I find it ironic how simular Yahoo! and Google now look. Take for an example Yahoo! 'Sponsored Links,' is that not the exact colour Google uses? I look forward to hearing a reflection of this by Google.
There are 10 types of people in the world, those who know binary and those who do not!
Google Rocks! (Would an SCO google have Johnie Cocharan on the front?)
Not really surprising. Yahoo are long time supporters and users of FreeBSD so it would have been relatively easy to get their code to run on OSX.
News: "Possible Google IPO Closely Watched - Atlanta Journal Constitution - 1 hour ago"
Hmmmm...
A couple of big points that were unspoken AFAICT:
- Yahoo competing again in the search engine market is good. Yahoo has the financial resources to play ball with Google and MSN. With three real competitors, none of them can get away with mediocrity anymore. (Yahoo now owns Inktomi, Teoma, Ask Jeeves and lots of other name brands.)
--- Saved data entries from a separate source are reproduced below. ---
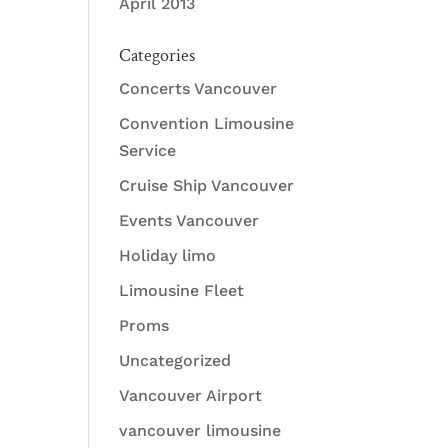
April 2013
Categories
Concerts Vancouver
Convention Limousine
Service
Cruise Ship Vancouver
Events Vancouver
Holiday limo
Limousine Fleet
Proms
Uncategorized
Vancouver Airport
vancouver limousine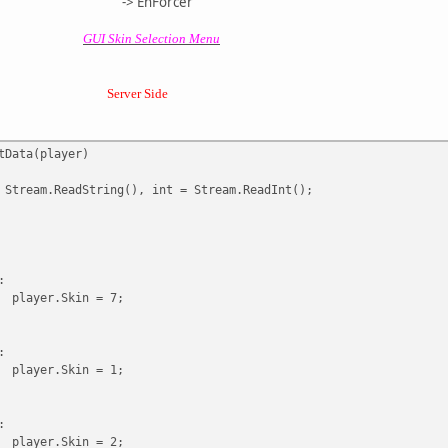
Forcer
GUI Skin Selection Menu
Server Side
tData(player)
 Stream.ReadString(), int = Stream.ReadInt();
:
player.Skin = 7;
:
player.Skin = 1;
:
player.Skin = 2;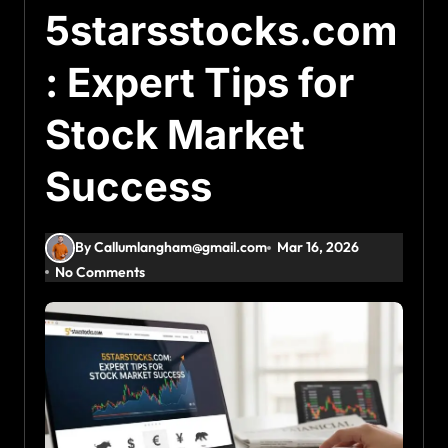
5starsstocks.com
: Expert Tips for
Stock Market
Success
By Callumlangham@gmail.com
Mar 16, 2026
No Comments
- Yahoo will be building back its index over the next couple of months. They will also continue to tweak their algorithm. To help Yahoo get back on its feet, we should run lots of searches through Yahoo for a while. The search examples will give Yahoo the data it needs to improve.
- No one mentioned that lots of people login at Yahoo, and nobody logs in at Google. Presumably, Yahoo could use their already-existing cookies to target search results more effectively. OTOH, this could result in privacy invasions. Google does have its own infamous cookie, but it does not necessarily carry personal ID information on it.
- Somebody said Google screwed up by not issuing their IPO already. Good point.
- Somebody else said Google (via Blogger) is adopting Atom while Yahoo is sticking with RSS. I wonder what MSN will go with.
- Lots of small search engines, like Scrub the Web still exist. Their indices tend to be small. It must take several tens of millions of dollars in capital to get in the search engine game in a major way.
- Why hasn't anyone tried a different search engine business plan? Instead of trying to trick users into coming to your site and clicking on ads, how about charging a subscription fee to search ad-free? It would be like Northern Light, except it would index the whole web.
- Why don't we have semantic searching yet? I want to search web pages with "location:belgium" or "year:1999."
- The search engines are missing out on a big market: blogs. The blog search engines like Bloogz have an interesting niche to develop all by themselves.
- Perhaps Google's Page Rank feature is overrated. Why not index words immediately before and after those that are linked, not just the link words? Wouldn't that increase search result relevancy?
I'm looking forward to better results on all of the engines.I! am! all! for! competition! so! I! think! this! is! very! cool! and! wish! Yahoo!! all! the! luck! in! the! world!!
(Hey, can anyone lend me some exclamation points please? I'm all out.)
At least 80 out of the other 90% of the Y! traffic is teenyboppers checking their "Yahoo! Mail."
I know because every college and high school student I know (I'm 20) uses either Hotmail or Yahoo! Mail for their primary e-mail account. Or both. And they check it every day.
The #1 sign of cluelessness: @hotmail.com or @yahoo.com.
-Dan
WebGoggles.com is my search engine of choice
Automated voice: For automated stock prices, please state the company name.
Homer: Animotion.
Automated voice: Animotion. Up 1 1/2.
Homer: Yahoo!
Automated voice: Yahoo. Up 6 1/4.
Homer: Huh? What is this crap?
Automated voice: Fox Brodcasting. Down 8.